BRIEF. A faithful transcript of every entry is required; pictures do not belong in it.

Extracted page text data
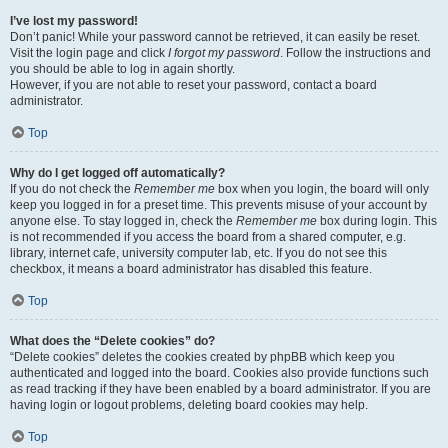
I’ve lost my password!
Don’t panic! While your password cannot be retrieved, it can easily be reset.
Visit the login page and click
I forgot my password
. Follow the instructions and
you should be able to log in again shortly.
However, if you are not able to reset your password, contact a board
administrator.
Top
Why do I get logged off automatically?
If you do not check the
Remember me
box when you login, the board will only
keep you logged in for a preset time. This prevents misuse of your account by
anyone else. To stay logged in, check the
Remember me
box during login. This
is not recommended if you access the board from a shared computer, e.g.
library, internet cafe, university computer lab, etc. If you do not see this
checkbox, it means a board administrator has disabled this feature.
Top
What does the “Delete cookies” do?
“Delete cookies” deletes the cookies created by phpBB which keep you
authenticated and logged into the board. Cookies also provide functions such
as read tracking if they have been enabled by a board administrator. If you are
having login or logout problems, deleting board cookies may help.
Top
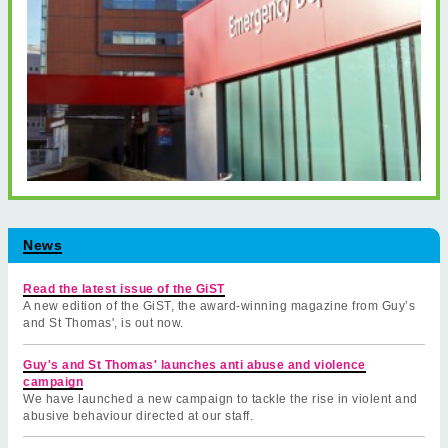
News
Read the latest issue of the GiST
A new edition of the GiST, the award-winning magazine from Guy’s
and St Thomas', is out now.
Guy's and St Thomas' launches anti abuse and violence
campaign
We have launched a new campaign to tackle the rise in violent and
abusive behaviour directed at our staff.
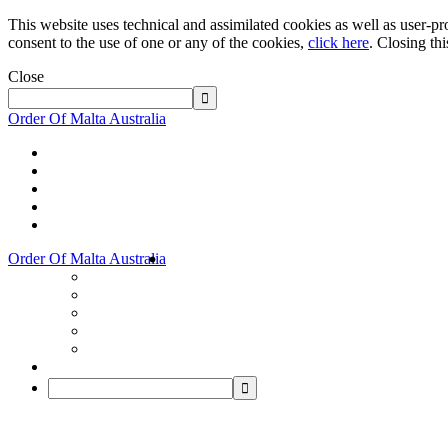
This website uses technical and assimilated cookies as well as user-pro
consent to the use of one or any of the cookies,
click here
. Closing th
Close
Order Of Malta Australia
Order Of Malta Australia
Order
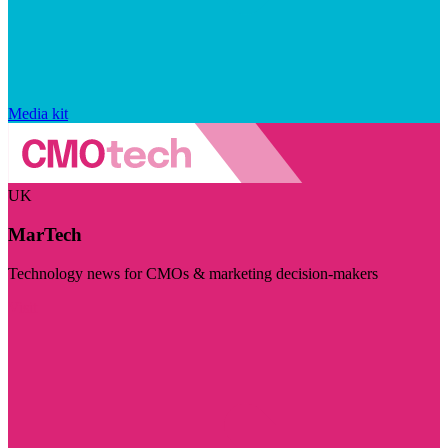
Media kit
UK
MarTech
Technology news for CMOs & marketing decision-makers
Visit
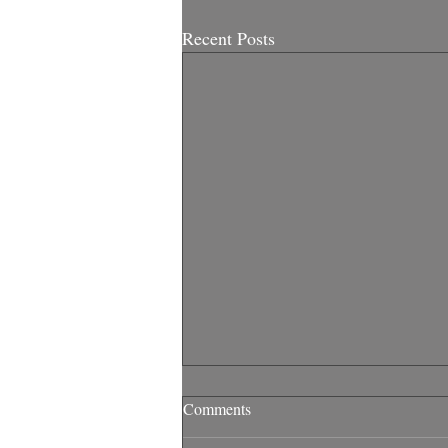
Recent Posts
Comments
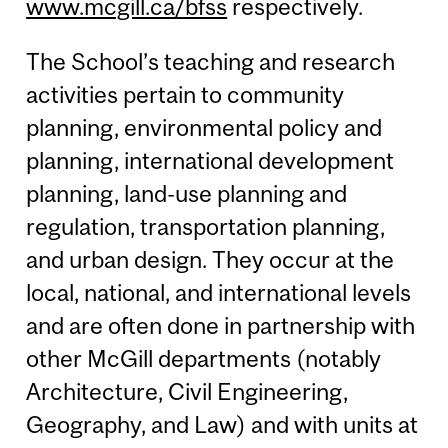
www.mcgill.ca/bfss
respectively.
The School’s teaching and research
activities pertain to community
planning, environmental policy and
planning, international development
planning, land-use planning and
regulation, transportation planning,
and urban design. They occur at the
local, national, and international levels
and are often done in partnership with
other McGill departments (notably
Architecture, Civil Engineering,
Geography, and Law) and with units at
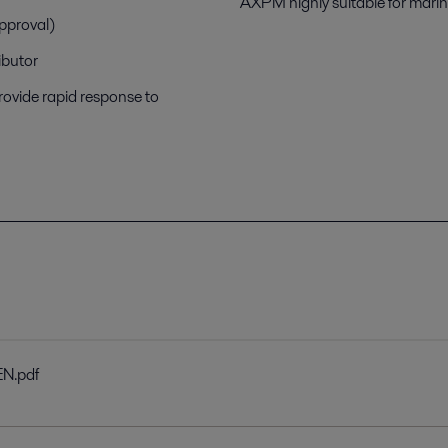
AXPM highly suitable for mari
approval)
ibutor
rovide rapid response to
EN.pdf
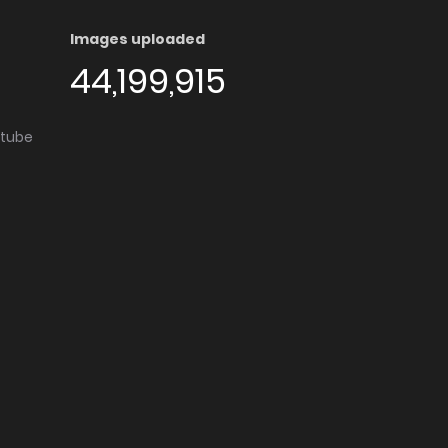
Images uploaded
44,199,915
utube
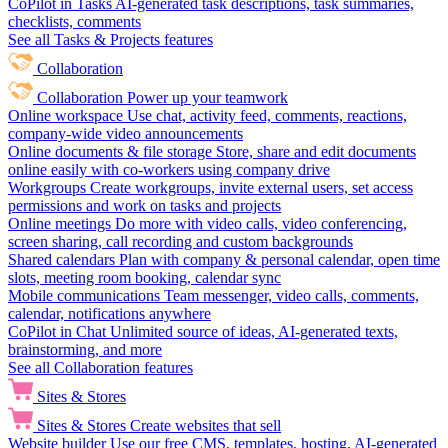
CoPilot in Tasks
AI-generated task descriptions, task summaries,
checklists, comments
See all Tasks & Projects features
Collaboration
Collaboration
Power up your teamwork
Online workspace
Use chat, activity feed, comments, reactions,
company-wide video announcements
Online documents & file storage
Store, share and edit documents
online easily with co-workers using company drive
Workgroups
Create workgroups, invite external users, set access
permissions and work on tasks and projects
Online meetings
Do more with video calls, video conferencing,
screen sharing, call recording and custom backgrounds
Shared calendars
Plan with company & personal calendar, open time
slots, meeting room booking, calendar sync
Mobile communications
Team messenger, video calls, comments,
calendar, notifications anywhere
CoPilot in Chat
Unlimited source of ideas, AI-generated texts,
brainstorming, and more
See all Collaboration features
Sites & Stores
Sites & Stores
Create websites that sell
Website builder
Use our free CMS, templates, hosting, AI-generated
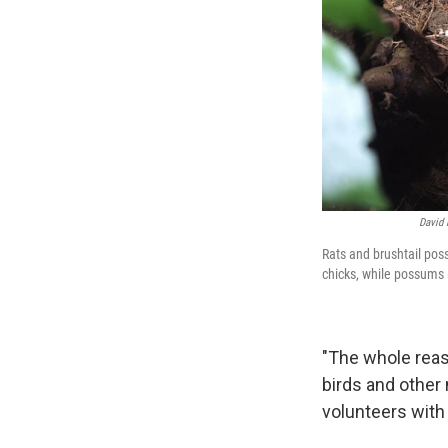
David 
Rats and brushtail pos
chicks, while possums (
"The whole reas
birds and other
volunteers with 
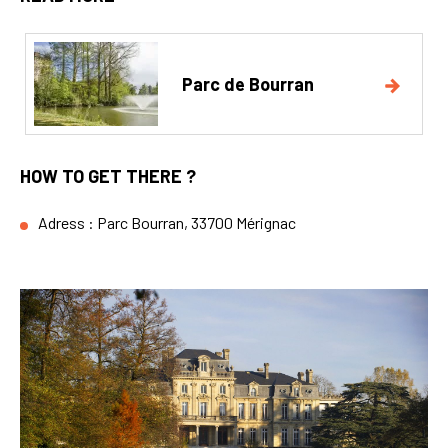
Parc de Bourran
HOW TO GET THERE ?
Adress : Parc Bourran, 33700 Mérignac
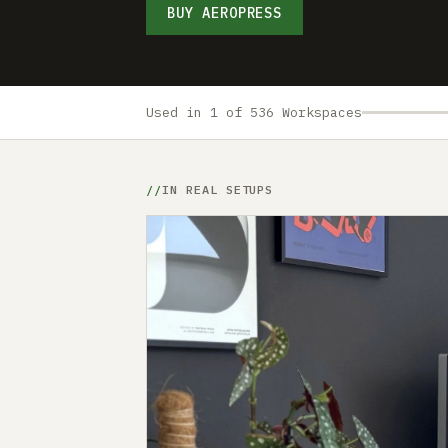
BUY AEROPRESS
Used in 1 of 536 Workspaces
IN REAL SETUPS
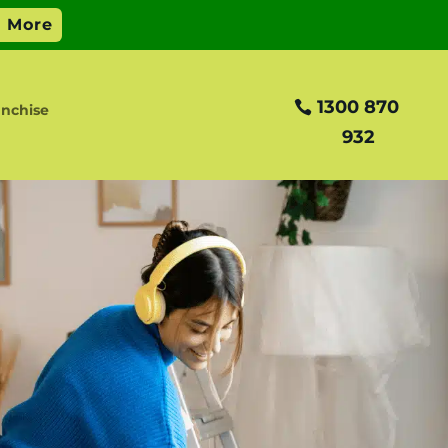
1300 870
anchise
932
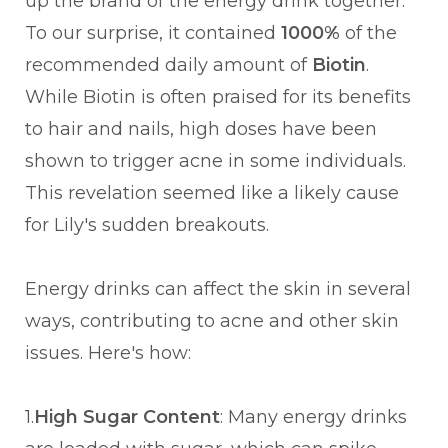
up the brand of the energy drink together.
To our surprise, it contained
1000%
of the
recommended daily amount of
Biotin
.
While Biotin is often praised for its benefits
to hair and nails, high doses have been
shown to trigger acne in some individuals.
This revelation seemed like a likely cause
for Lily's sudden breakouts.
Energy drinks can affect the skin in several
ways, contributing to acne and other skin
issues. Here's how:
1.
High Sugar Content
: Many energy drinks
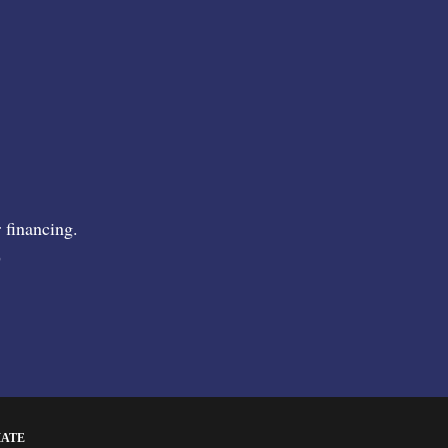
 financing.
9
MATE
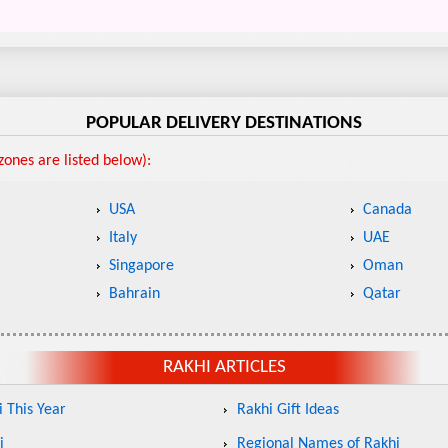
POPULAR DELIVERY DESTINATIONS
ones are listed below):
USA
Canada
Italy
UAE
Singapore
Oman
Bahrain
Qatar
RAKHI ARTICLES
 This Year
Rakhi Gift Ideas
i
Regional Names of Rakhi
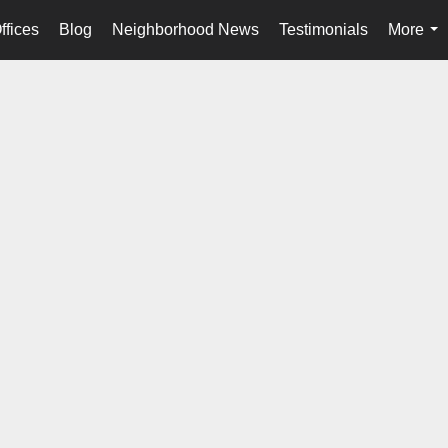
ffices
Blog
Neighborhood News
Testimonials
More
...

RESPONSE BELOW.
I’ve lost my password!
Don’t panic! While your password cannot be retrieved, it can easily be reset.
Visit the login page and click
I forgot my password
. Follow the instructions and
you should be able to log in again shortly.
However, if you are not able to reset your password, contact a board
administrator.
Top
Why do I get logged off automatically?
If you do not check the
Remember me
box when you login, the board will only
keep you logged in for a preset time. This prevents misuse of your account by
anyone else. To stay logged in, check the
Remember me
box during login. This
is not recommended if you access the board from a shared computer, e.g.
library, internet cafe, university computer lab, etc. If you do not see this
checkbox, it means a board administrator has disabled this feature.
Top
What does the “Delete cookies” do?
“Delete cookies” deletes the cookies created by phpBB which keep you
authenticated and logged into the board. Cookies also provide functions such
as read tracking if they have been enabled by a board administrator. If you are
having login or logout problems, deleting board cookies may help.
Top
News
Read the latest issue of the GiST
A new edition of the GiST, the award-winning magazine from Guy’s
and St Thomas', is out now.
Guy's and St Thomas' launches anti abuse and violence
campaign
We have launched a new campaign to tackle the rise in violent and
abusive behaviour directed at our staff.
This website uses technical and assimilated cookies as well as user-pro
consent to the use of one or any of the cookies,
click here
. Closing th
Close
Order Of Malta Australia
Order Of Malta Australia
Order
Media kit
UK
MarTech
Technology news for CMOs & marketing decision-makers
Visit
Recent Posts
Comments
www.mcgill.ca/bfss
respectively.
The School’s teaching and research
activities pertain to community
planning, environmental policy and
planning, international development
planning, land-use planning and
regulation, transportation planning,
and urban design. They occur at the
local, national, and international levels
and are often done in partnership with
other McGill departments (notably
Architecture, Civil Engineering,
Geography, and Law) and with units at
AXPM highly suitable for mari
approval)
ibutor
rovide rapid response to
EN.pdf
Images uploaded
44,199,915
utube
CoPilot in Tasks
AI-generated task descriptions, task summaries,
checklists, comments
See all Tasks & Projects features
Collaboration
Collaboration
Power up your teamwork
Online workspace
Use chat, activity feed, comments, reactions,
company-wide video announcements
Online documents & file storage
Store, share and edit documents
online easily with co-workers using company drive
Workgroups
Create workgroups, invite external users, set access
permissions and work on tasks and projects
Online meetings
Do more with video calls, video conferencing,
screen sharing, call recording and custom backgrounds
Shared calendars
Plan with company & personal calendar, open time
slots, meeting room booking, calendar sync
Mobile communications
Team messenger, video calls, comments,
calendar, notifications anywhere
CoPilot in Chat
Unlimited source of ideas, AI-generated texts,
brainstorming, and more
See all Collaboration features
Sites & Stores
Sites & Stores
Create websites that sell
Website builder
Use our free CMS, templates, hosting, AI-generated
David 
Rats and brushtail pos
chicks, while possums (
"The whole reas
birds and other
volunteers with 
Parc de Bourran
HOW TO GET THERE ?
Adress : Parc Bourran, 33700 Mérignac
BUY AEROPRESS
Used in 1 of 536 Workspaces
IN REAL SETUPS
1300 870
anchise
932
up the brand of the energy drink together.
To our surprise, it contained
1000%
of the
recommended daily amount of
Biotin
.
While Biotin is often praised for its benefits
to hair and nails, high doses have been
shown to trigger acne in some individuals.
This revelation seemed like a likely cause
for Lily's sudden breakouts.
Energy drinks can affect the skin in several
ways, contributing to acne and other skin
issues. Here's how:
1.
High Sugar Content
: Many energy drinks
 financing.
9
MATE
POPULAR DELIVERY DESTINATIONS
ones are listed below):
USA
Canada
Italy
UAE
Singapore
Oman
Bahrain
Qatar
RAKHI ARTICLES
 This Year
Rakhi Gift Ideas
i
Regional Names of Rakhi
ffices
Blog
Neighborhood News
Testimonials
More
...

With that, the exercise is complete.